Some work proves tougher to inspect


Some of the work on the Ipanema tower remodeling at the Rio is no longer visible.

Hidden within walls, or obscured by dropped ceilings or bathroom tile, is work that cannot be inspected without tearing something apart.

Las Vegan Josh Costello, who did demolition and electrical work at the Rio, said he sometimes stood below a driller working on the floor above in order to catch cylindrical slugs of concrete as they fell out of the concrete slab, creating openings for pipes and wiring to pass through.

Such holes need to be "fire stopped" after utilities are run through them so that smoke or fumes can't travel between floors. But Costello claims remodeling workers talked among themselves about a lack of fire caulking for core-drilled holes that are now covered by finishes.

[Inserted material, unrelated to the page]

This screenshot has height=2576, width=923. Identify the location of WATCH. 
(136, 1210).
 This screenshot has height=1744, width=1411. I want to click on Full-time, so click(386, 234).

"I never saw a tube of fire caulk until I got to Harrah's" Las Vegas, the Strip property, later as a full-time maintenance employee, Costello said. He has since left the trade for a different line of work.

Another worker, who declined to be named in print, estimated the remodeling entailed about 500 core drills, about 200 on the 19th floor, as well as another 300, about one per guest suite, in the oldest wing of the Ipanema.

Core drilling does not require a permit, but Ron Lynn, director of the county's Development Services, acknowledged that a project involving several hundred core drills that penetrated through slab probably would not be cosmetic in nature.

The same anonymous worker also said he was present at least twice when a core driller accidentally snapped a post-tension cable.

"It sounded like a gun" firing, recalled the man, who said he is willing to be identified only if legal testimony becomes necessary.

During construction, a grid of cables is laid within wet concrete, then the cables are pulled taut and anchored. That system strengthens the concrete and keeps down construction costs by reducing the amount of concrete needed to support a given load.

Brian Grill, who works for Benchmark Consulting Services, and Neil Opfer, who teaches construction management in the engineering school at the University of Nevada, Las Vegas, responded to a hypothetical question about snapped post-tension cables because X-rays would be needed to verify that any hidden cable has been severed. Both said that, if a post-tension cable is cut, codes require a building owner to consult an engineer to design an element that compensates for the loss of the cable's tension. But the Rio worker involved claims he never saw remediation take place.

Lynn said electrician Fred Frazzetta contacted him in June to discuss potential code violations in the Ipanema tower. Lynn said Frazzetta wanted him to open walls at the Rio to expose completed work that the electrician believed violates the code.

"What you're requesting me to do, I can't do without probable cause," Lynn said he told Frazzetta, and referred him to the civil division of the Clark County district attorney.

"If you got us (Development Services) while they're doing the work (without permits), we're all over them," Lynn later said.